Er stammt aus Donezk, der im Frühjahr 2014 von Russen besetzten Stadt in der Ost-Ukraine. In diesem Gebiet finden trotz des Minsker Waffenstillstandsabkommens von 2015 täglich bis zu tausend Kampfhandlungen statt. Menschenrechtsorganisationen wie Amnesty International weisen darauf hin, dass auch die von der Ukraine kontrollierten Gebiete keineswegs sicher sind. Das Auswärtige Amt warnt seit langem vor Reisen in die Region. „Genau dorthin soll ich nach dem Willen des staatlichen Migrationsdienstes der Ukraine zurückkehren“, berichtet Shyryayev.

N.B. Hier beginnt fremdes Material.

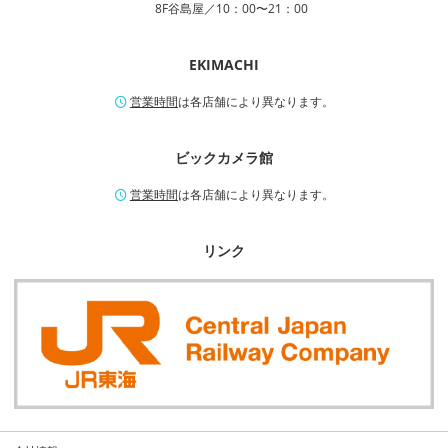
8F谷島屋／10：00〜21：00
EKIMACHI
営業時間
は各店舗により異なります。
ビックカメラ館
営業時間
は各店舗により異なります。
リンク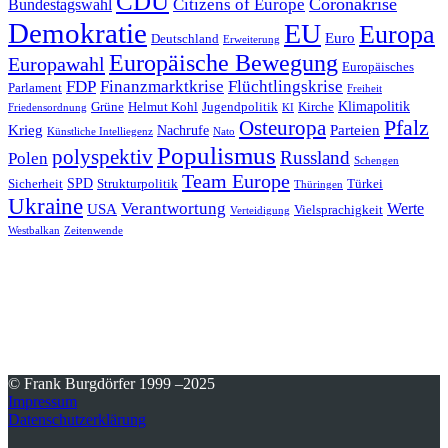
CDU
Coronakrise
Citizens of Europe
Bundestagswahl
Demokratie
EU
Europa
Euro
Deutschland
Erweiterung
Europäische Bewegung
Europawahl
Europäisches
FDP
Finanzmarktkrise
Flüchtlingskrise
Parlament
Freiheit
Klimapolitik
Grüne
Helmut Kohl
Jugendpolitik
Kirche
Friedensordnung
KI
Pfalz
Osteuropa
Krieg
Parteien
Nachrufe
Künstliche Intelliegenz
Nato
Populismus
polyspektiv
Russland
Polen
Schengen
Team Europe
SPD
Sicherheit
Strukturpolitik
Türkei
Thüringen
Ukraine
Verantwortung
Werte
USA
Vielsprachigkeit
Verteidigung
Westbalkan
Zeitenwende
© Frank Burgdörfer 1999 –2025
Impressum
Datenschutzerklärung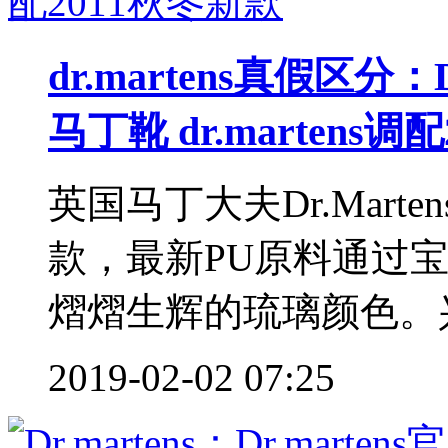
dr.martens真假区分：D
马丁靴 dr.martens调
英国马丁大夫Dr.Mart
款，最新PU原料通过
熠熠生辉的琉璃颜色。兴
2019-02-02 07:25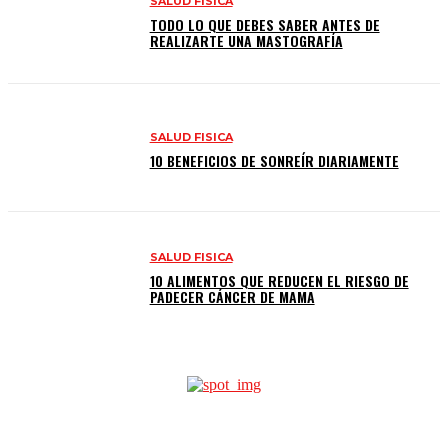
SALUD FISICA
TODO LO QUE DEBES SABER ANTES DE
REALIZARTE UNA MASTOGRAFÍA
SALUD FISICA
10 BENEFICIOS DE SONREÍR DIARIAMENTE
SALUD FISICA
10 ALIMENTOS QUE REDUCEN EL RIESGO DE
PADECER CÁNCER DE MAMA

Hier habe ich meine Frau geheiratet, hier wurde vor anderthalb Jahren unser Sohn Nikolai geboren.
Oleksandr Shyryayev

Er zeigt den Brief, in dem ihm dies vom Generalkonsulat mitgeteilt wird. Darin heißt es, „dass Antragsteller, deren Wohnsitz sich gegenwärtig in dem Gebiet der Anti-Terror-Operation befindet, sich an einer neuen Adresse in dem Teil des Gebietes Donezk anzumelden haben, der von der Anti-Terror-Operation nicht betroffen ist“. Das bedeutet: Der Tänzer müsste in das gefährdete, verkehrstechnisch nicht einfach zu erreichende Gebiet reisen, sich dort pro forma einen Wohnsitz suchen, dann abmelden und seinen Pass abgeben. Und dies in Zeiten des Corona-Virus, das auch die Ukraine vor erhebliche Probleme stellt.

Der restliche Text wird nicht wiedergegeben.